» **Saved data entries**
-------------------------

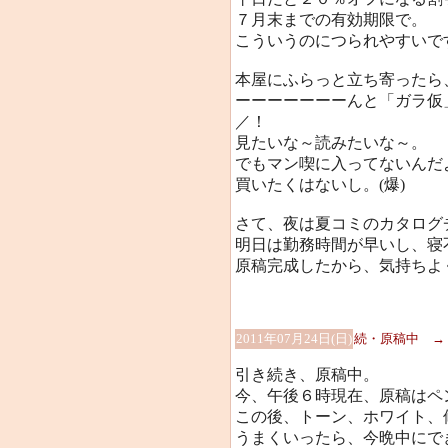
７月末までの有効期限で。
こういうのにつられやすいです(
本屋にふらっと立ち寄ったら
ーーーーーーーんと「ガラ仮」
／！
見たいな～読みたいな～。
でもマン喫に入ってないんだよ
買いたくはないし。(爆)
さて、夜は夏コミのカタログ
明日は勤務時間が早いし、寝
原稿完成したから、気持ちよく
2011年07月24日(日)
続・原稿中 → 
引き続き、原稿中。
今、午後６時現在、原稿はペ
この後、トーン、ホワイト、
うまくいったら、今晩中にで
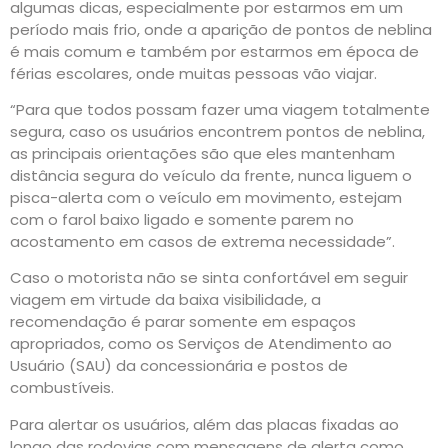
algumas dicas, especialmente por estarmos em um
período mais frio, onde a aparição de pontos de neblina
é mais comum e também por estarmos em época de
férias escolares, onde muitas pessoas vão viajar.
“Para que todos possam fazer uma viagem totalmente
segura, caso os usuários encontrem pontos de neblina,
as principais orientações são que eles mantenham
distância segura do veículo da frente, nunca liguem o
pisca-alerta com o veículo em movimento, estejam
com o farol baixo ligado e somente parem no
acostamento em casos de extrema necessidade”.
Caso o motorista não se sinta confortável em seguir
viagem em virtude da baixa visibilidade, a
recomendação é parar somente em espaços
apropriados, como os Serviços de Atendimento ao
Usuário (SAU) da concessionária e postos de
combustíveis.
Para alertar os usuários, além das placas fixadas ao
longo das rodovias com mensagens de alerta como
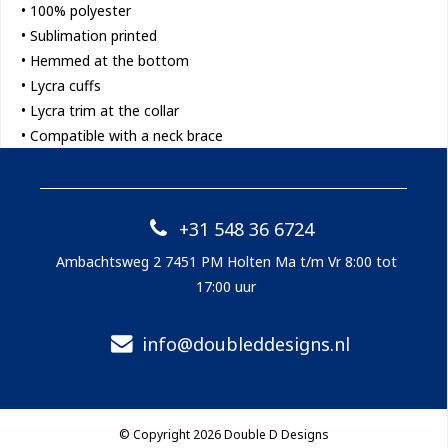
• 100% polyester
• Sublimation printed
• Hemmed at the bottom
• Lycra cuffs
• Lycra trim at the collar
• Compatible with a neck brace
+31 548 36 6724
Ambachtsweg 2 7451 PM Holten Ma t/m Vr 8:00 tot
17:00 uur
info@doubleddesigns.nl
© Copyright 2026 Double D Designs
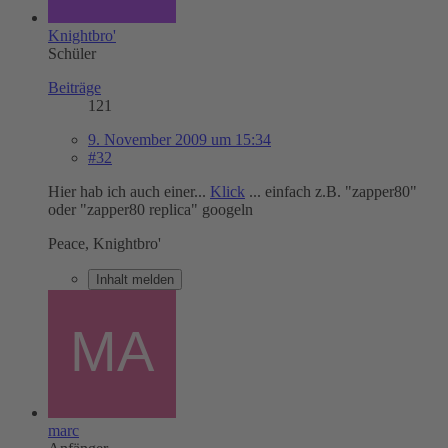
Knightbro'
Schüler
Beiträge
121
9. November 2009 um 15:34
#32
Hier hab ich auch einer...
Klick
... einfach z.B. "zapper80"
oder "zapper80 replica" googeln
Peace, Knightbro'
Inhalt melden
marc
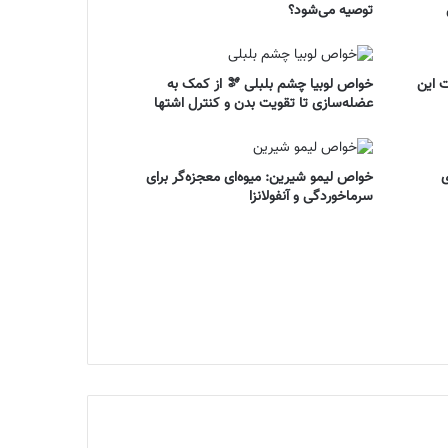
توصیه می‌شود؟
 این
خواص لوبیا چشم بلبلی 🫘 از کمک به
عضله‌سازی تا تقویت بدن و کنترل اشتها
ی
خواص لیمو شیرین: میوه‌ای معجزه‌گر برای
سرماخوردگی و آنفولانزا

-------------------------

» **WORK TO COMPLETE**
Using the records above, print exactly the lines between the ones containing "この後、トーン、ホワイト、" and "distância segura do", inclusive, and nothing else; no pictures.

» **TASK ANSWER**
この後、トーン、ホワイト、
うまくいったら、今晩中にで
algumas dicas, especialmente por estarmos em um
período mais frio, onde a aparição de pontos de neblina
é mais comum e também por estarmos em época de
férias escolares, onde muitas pessoas vão viajar.
“Para que todos possam fazer uma viagem totalmente
segura, caso os usuários encontrem pontos de neblina,
as principais orientações são que eles mantenham
distância segura do veículo da frente, nunca liguem o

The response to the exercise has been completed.